A look at corporate, personal and, where relevant, partnership insolvency proceedings in Spain, with a brief description to explain key features, as part of our Dictionary of Insolvency Terms in EU Member States. In particular, we highlight who controls the procedure and whether it is likely to be accompanied by a moratorium to prevent enforcement.

Procedimiento de negociación pública para la consecución de acuerdos de refinanciación colectivos, acuerdos de refinanciación homologados y propuestas anticipadas de convenio (Procedimientos 5.bis)

Negotiation procedures to seek support for either an out-of-court refinancing agreement, its homologation (approval) of refinancing agreement or an early creditors’ agreement (5.bis procedures)

  • The Spanish Insolvency Act includes a notification system for distressed companies when restructuring negotiations with creditors have begun, which suspends the obligation of the insolvent company to file for insolvency for a period of three months (four months in practice).
  • If the secured assets are necessary for the continuity of business, there is a stay on the ability of secured creditors to enforce their security if a notification has been made. This means that secured creditors who enjoyed priority over assets that might be considered necessary for the company’s business to continue must wait for the three-or four-month period to expire or a restructuring agreement to be reached, before being able to enforce their security.
  • The procedure applies also to partnerships and natural persons.

Acuerdos de Refinanciación (Procedimientos 71.bis)

Out-of-court refinancing agreement (71.bis procedures)

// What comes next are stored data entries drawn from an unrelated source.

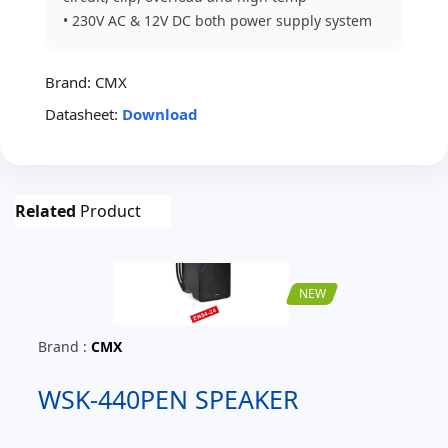
• 230V AC & 12V DC both power supply system
Brand:
CMX
Datasheet:
Download
Related
Product
NEW
Brand :
CMX
WSK-440PEN SPEAKER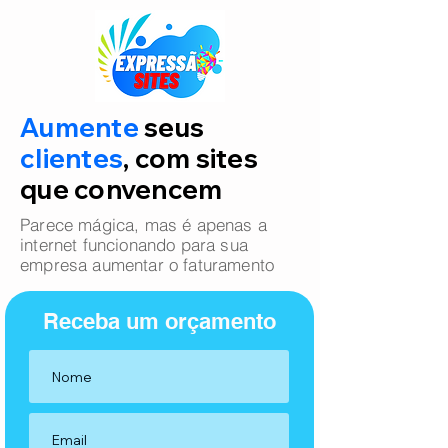
Aumente
seus
clientes
, com sites
que convencem
Parece mágica, mas é apenas a
internet funcionando para sua
empresa aumentar o faturamento
Receba um orçamento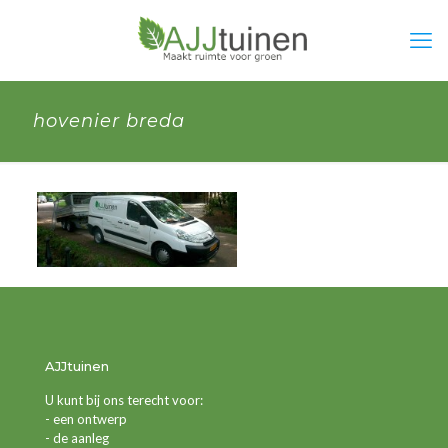
hovenier breda
AJJtuinen
U kunt bij ons terecht voor:
- een ontwerp
- de aanleg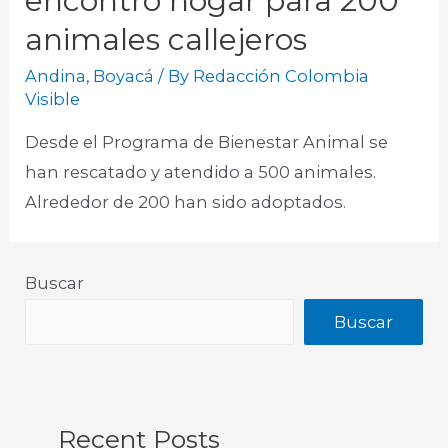
encontró hogar para 200
animales callejeros
Andina
,
Boyacá
/ By
Redacción Colombia
Visible
Desde el Programa de Bienestar Animal se
han rescatado y atendido a 500 animales.
Alrededor de 200 han sido adoptados.
Buscar
Buscar
Recent Posts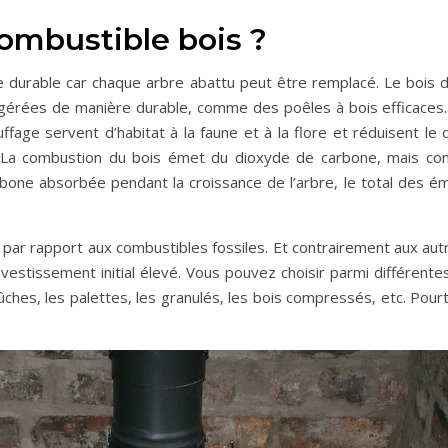
combustible bois ?
e durable car chaque arbre abattu peut être remplacé. Le bois d
s gérées de manière durable, comme des poêles à bois efficaces.
ffage servent d’habitat à la faune et à la flore et réduisent l
. La combustion du bois émet du dioxyde de carbone, mais co
rbone absorbée pendant la croissance de l’arbre, le total des é
 par rapport aux combustibles fossiles. Et contrairement aux au
investissement initial élevé. Vous pouvez choisir parmi différent
ûches, les palettes, les granulés, les bois compressés, etc. Pourtan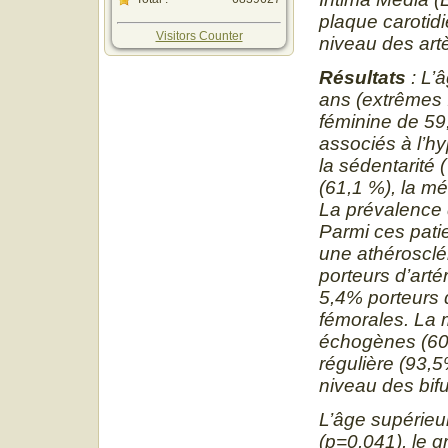
plaque carotid
Visitors Counter
niveau des artè
Résultats
: L’
ans (extrêmes 
féminine de 59
associés à l’hy
la sédentarité 
(61,1 %), la m
La prévalence d
Parmi ces pati
une athérosclé
porteurs d’arté
5,4% porteurs 
fémorales. La 
échogènes (60,
régulière (93,5
niveau des bif
L’âge supérieu
(p=0,041), le g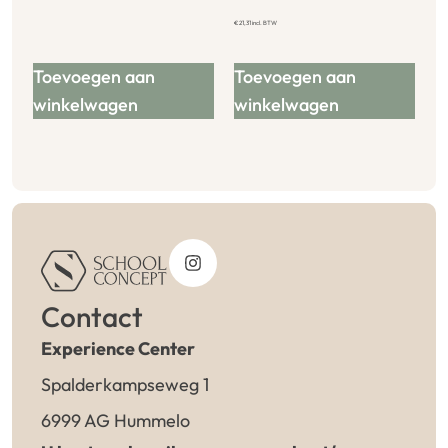
€
21,31
incl. BTW
Toevoegen aan
Toevoegen aan
winkelwagen
winkelwagen
Contact
Experience Center
Spalderkampseweg 1
6999 AG Hummelo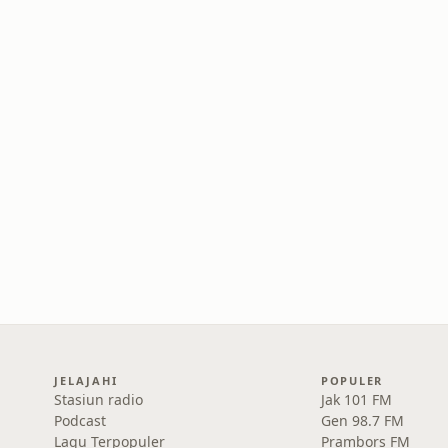
JELAJAHI
POPULER
Stasiun radio
Jak 101 FM
Podcast
Gen 98.7 FM
Lagu Terpopuler
Prambors FM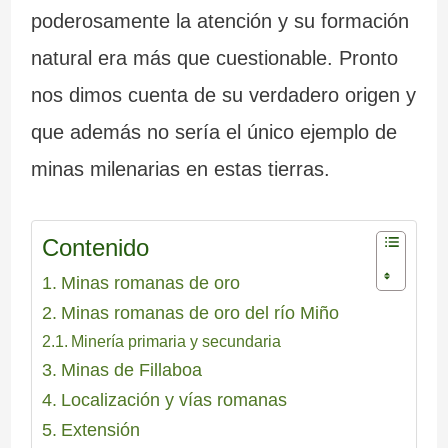
poderosamente la atención y su formación
natural era más que cuestionable. Pronto
nos dimos cuenta de su verdadero origen y
que además no sería el único ejemplo de
minas milenarias en estas tierras.
Contenido
Minas romanas de oro
Minas romanas de oro del río Miño
Minería primaria y secundaria
Minas de Fillaboa
Localización y vías romanas
Extensión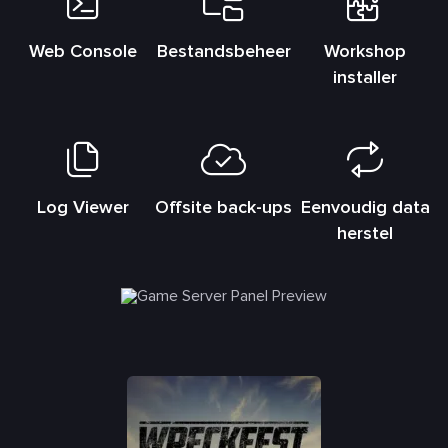
Web Console
Bestandsbeheer
Workshop
installer
Log Viewer
Offsite back-ups
Eenvoudig data
herstel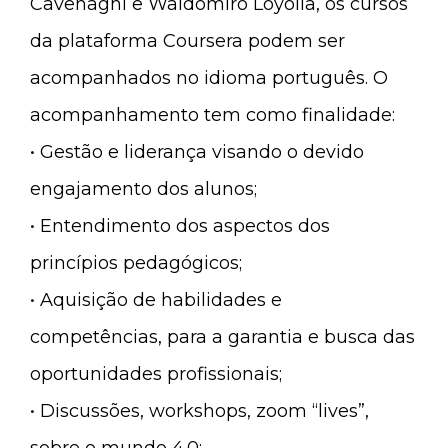
Cavenaghi e Waldomiro Loyolla, os cursos
da plataforma Coursera podem ser
acompanhados no idioma português. O
acompanhamento tem como finalidade:
• Gestão e liderança visando o devido
engajamento dos alunos;
• Entendimento dos aspectos dos
princípios pedagógicos;
• Aquisição de habilidades e
competências, para a garantia e busca das
oportunidades profissionais;
• Discussões, workshops, zoom “lives”,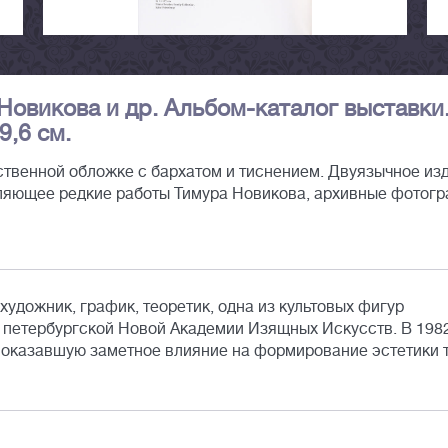
Новикова и др. Альбом-каталог выставки.
9,6 см.
твенной обложке с бархатом и тиснением. Двуязычное из
вляющее редкие работы Тимура Новикова, архивные фотог
художник, график, теоретик, одна из культовых фигур
 петербургской Новой Академии Изящных Искусств. В 198
, оказавшую заметное влияние на формирование эстетики 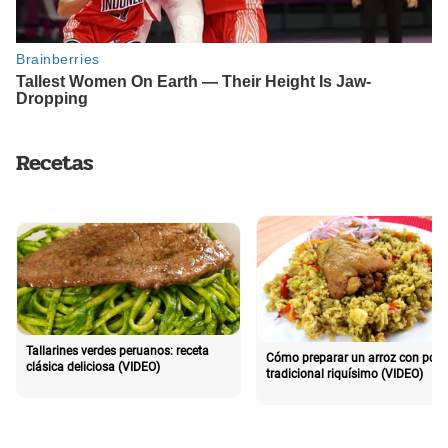
Recetas
Tallarines verdes peruanos: receta
Cómo preparar un arroz con poll
clásica deliciosa (VIDEO)
tradicional riquísimo (VIDEO)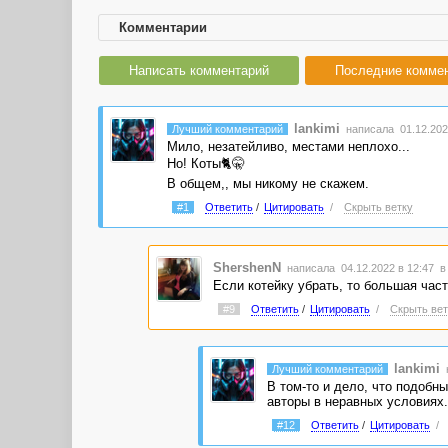
Комментарии
Написать комментарий
Последние комме
lankimi
Лучший комментарий
написала 01.12.202
Мило, незатейливо, местами неплохо...
Но! Коты🐈🤫
В общем,, мы никому не скажем.
#1
Ответить
/
Цитировать
/
Скрыть ветку
ShershenN
написала 04.12.2022 в 12:47
в
Если котейку убрать, то большая част
#9
Ответить
/
Цитировать
/
Скрыть вет
lankimi
Лучший комментарий
В том-то и дело, что подобны
авторы в неравных условиях.
#12
Ответить
/
Цитировать
/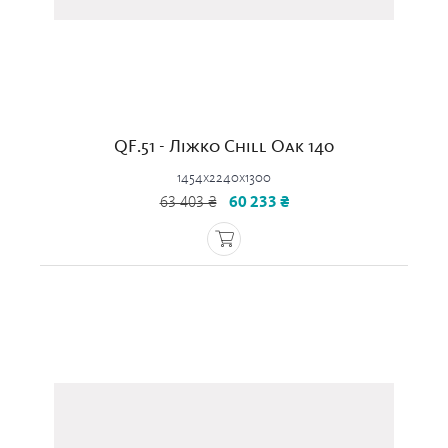
QF.51 - Ліжко Chill Oak 140
1454x2240x1300
63 403 ₴
60 233 ₴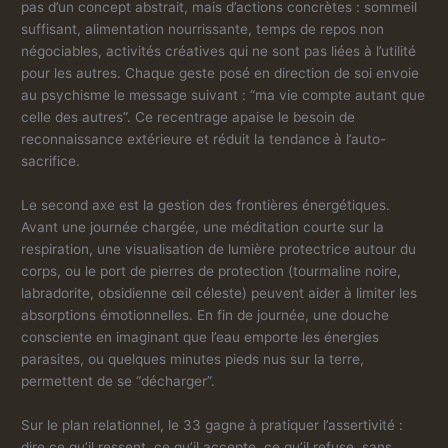
pas d’un concept abstrait, mais d’actions concrètes : sommeil
suffisant, alimentation nourrissante, temps de repos non
négociables, activités créatives qui ne sont pas liées à l’utilité
pour les autres. Chaque geste posé en direction de soi envoie
au psychisme le message suivant : “ma vie compte autant que
celle des autres”. Ce recentrage apaise le besoin de
reconnaissance extérieure et réduit la tendance à l’auto-
sacrifice.
Le second axe est la gestion des frontières énergétiques.
Avant une journée chargée, une méditation courte sur la
respiration, une visualisation de lumière protectrice autour du
corps, ou le port de pierres de protection (tourmaline noire,
labradorite, obsidienne œil céleste) peuvent aider à limiter les
absorptions émotionnelles. En fin de journée, une douche
consciente en imaginant que l’eau emporte les énergies
parasites, ou quelques minutes pieds nus sur la terre,
permettent de se “décharger”.
Sur le plan relationnel, le 33 gagne à pratiquer l’assertivité :
dire ce qu’il ressent, ce qu’il accepte, ce qu’il refuse, sans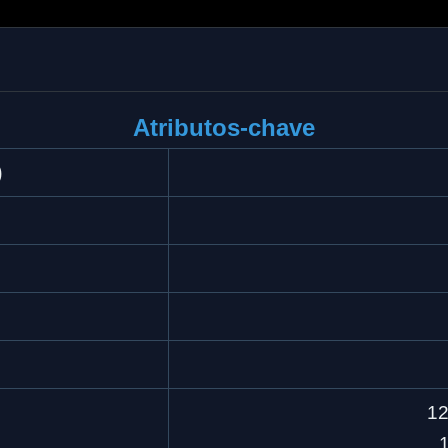
Atributos-chave
)
12
1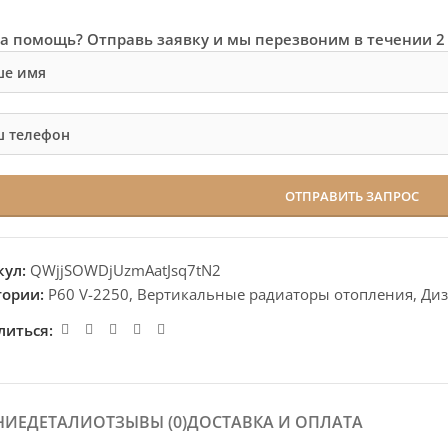
а помощь? Отправь заявку и мы перезвоним в течении 2
кул:
QWjjSOWDjUzmAatJsq7tN2
гории:
P60 V-2250
,
Вертикальные радиаторы отопления
,
Диз
литься:
НИЕ
ДЕТАЛИ
ОТЗЫВЫ (0)
ДОСТАВКА И ОПЛАТА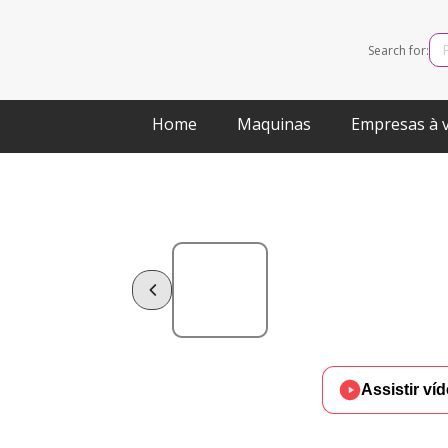
Search for:
Home
Maquinas
Empresas à 
Assistir ví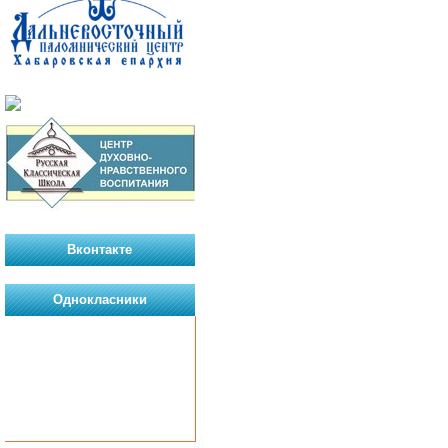
Вконтакте
Однокласники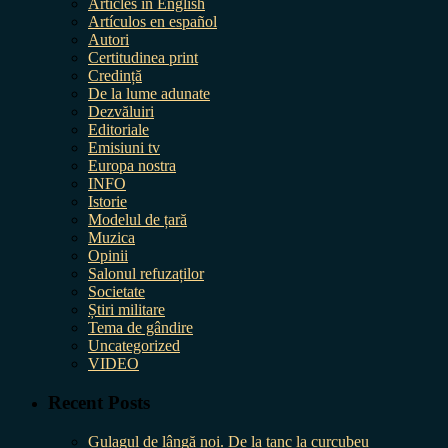
Articles in English
Artículos en español
Autori
Certitudinea print
Credință
De la lume adunate
Dezvăluiri
Editoriale
Emisiuni tv
Europa nostra
INFO
Istorie
Modelul de țară
Muzica
Opinii
Salonul refuzaților
Societate
Știri militare
Tema de gândire
Uncategorized
VIDEO
Recent Posts
Gulagul de lângă noi. De la tanc la curcubeu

A procedure designed to avoid insolvency proceedings by increasing the credit available to the debtor or modifying its obligations to creditors.

The debtor proposes an arrangement that will allow it to continue to trade, which can take two forms:

  • Collective refinancing arrangement: a general refinancing agreement that requires the approval of 60% of creditors. It must include a viability plan that provides for a significant increase in the credit available to the debtor, or modified liabilities that will allow the debtor to continue to trade. An auditor appointed by the relevant company registry will also need to report on the effectiveness of the arrangement and it must be contained in a public deed.
  • Individual refinancing arrangement: the arrangement must satisfy stringent statutory requirements, eg an increase in the asset to liability ratio so that the value of security held by participating creditors does not exceed 90% of the value of their loans. This is intended to cover bilateral restructuring arrangements.

Acuerdos de Refinanciación (Procedimientos 71.bis)

Out-of-court refinancing agreement (71.bis procedures)

  • These arrangements cannot bind dissenting creditors (whether secured or unsecured). Therefore, dissenting secured creditors can enforce their security.
  • Assets distributed under these arrangements cannot be clawed back in the event that the debtor enters an insolvency process.
  • The procedure applies to companies, partnerships and natural persons.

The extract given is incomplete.